Sobre o momento em que se deu conta que estava num país alvo de ataques, procurou ajuda na embaixada brasileira, mas discordou das orientações recebidas.

“A gente entrou em contato e eles disseram para gente ir a Kiev que nos colocariam em algum lugar seguro”, revelou, dizendo em seguida que seus amigos ucranianos o aconselharam a deixar o país pela fronteira com Romênia. “A gente conseguiu tudo sozinho. Agora não tem privilégios né? Não importa se você tem dinheiro, pobre, rico, se joga futebol ou não. Todo mundo tá no mesmo objetivo de sair”.

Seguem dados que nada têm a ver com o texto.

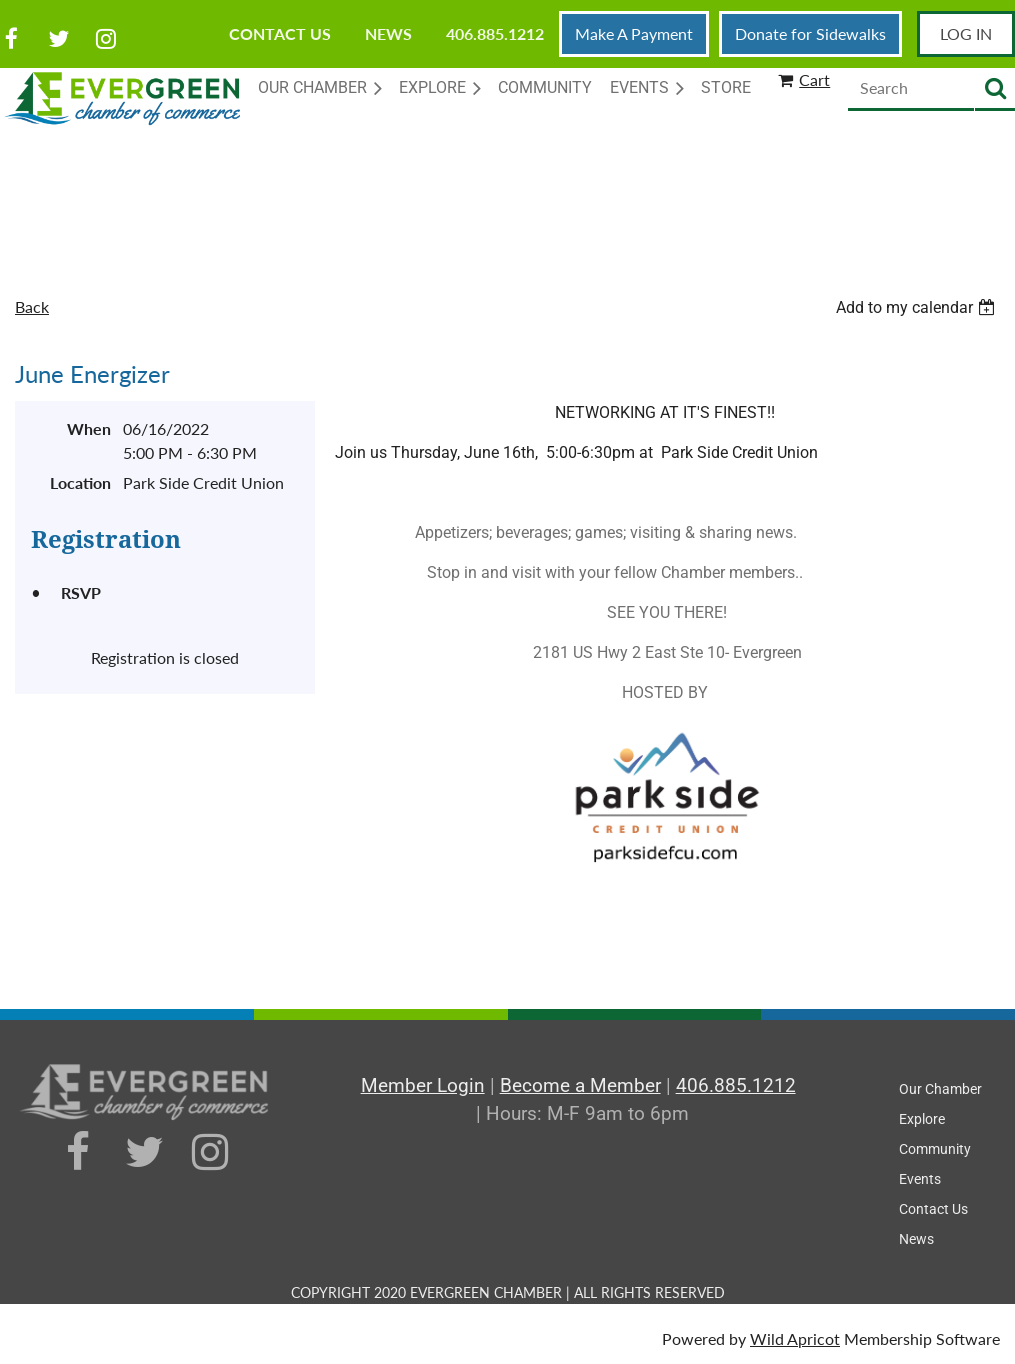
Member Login (423, 1085)
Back (32, 306)
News (388, 33)
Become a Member (580, 1085)
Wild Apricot (795, 1338)
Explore (922, 1119)
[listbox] (918, 307)
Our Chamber (940, 1089)
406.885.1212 (495, 33)
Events (920, 1179)
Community (935, 1149)
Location (80, 482)
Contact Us (280, 33)
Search (995, 89)
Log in (966, 33)
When (89, 428)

Herbal de Frederico Westphalen, no Rio Grande do Sul, Busanello é jogador da Chapecoense, mas havia assinado com o time ucraniano no começo de fevereiro e se encontrado com os então novos companheiros apenas na semana passada. Por isso, nem pôde fazer a estreia.

“Quando recebi a proposta muita gente falou que technology pra não ir por conta da situação difícil e ecu falei com brasileiros que estavam lá e eles disseram que estava tranquilo. Não pensei duas vezes. A gente sabe que é muito difícil a nossa profissão. Às vezes a gente não tem duas oportunidades. Quando tive essa likelihood de estar lá, technology o primeiro passo de estar na Europa. A realização de um sonho”, revelou.

Juntamente de um grupo de 14 pessoas, Gabriel partiu na sexta-feira (25/2) num comboio de cinco carros, viajando por 24 horas. Ao se aproximar da fronteira, desceu do carro e foi a pé por conta do congestionamento. Mas a liberação na fronteira demorou.

“Abandonamos os carros e caminhamos quatro quilômetros a pé até a fronteira com menos dois graus negativos. A gente achava que chegando na fronteira ia passar tranquilo, mas foi o contrário. O mais tenso foi lá. A fronteira estava fechada e não tinha perspectiva de abrir. Não tinha nada. Só uns guardas do Exército e umas 100 pessoas na frente do portão, além de carros, caminhões”.

Após conseguirem a autorização para deixar a fronteira da Ucrânia, embarcaram em um avião para Viena, na Áustria. De lá foram para Madrid, na Espanha, e por fim para São Paulo. Busanello chegou ao Brasil na manhã de domingo.